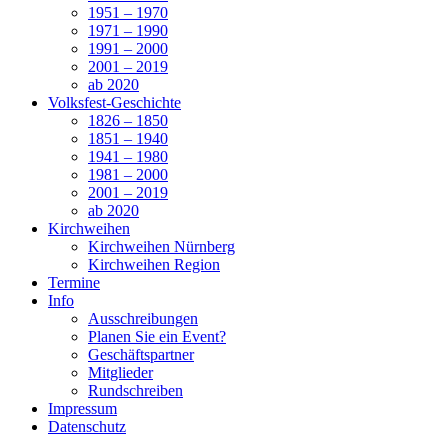
1951 – 1970
1971 – 1990
1991 – 2000
2001 – 2019
ab 2020
Volksfest-Geschichte
1826 – 1850
1851 – 1940
1941 – 1980
1981 – 2000
2001 – 2019
ab 2020
Kirchweihen
Kirchweihen Nürnberg
Kirchweihen Region
Termine
Info
Ausschreibungen
Planen Sie ein Event?
Geschäftspartner
Mitglieder
Rundschreiben
Impressum
Datenschutz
***
* EXERCISE DETAILS:
All lines holding the word "Kirchweihen" must be copied from the data.

* OUTPUT OF THE TASK:
Kirchweihen
Kirchweihen Nürnberg
Kirchweihen Region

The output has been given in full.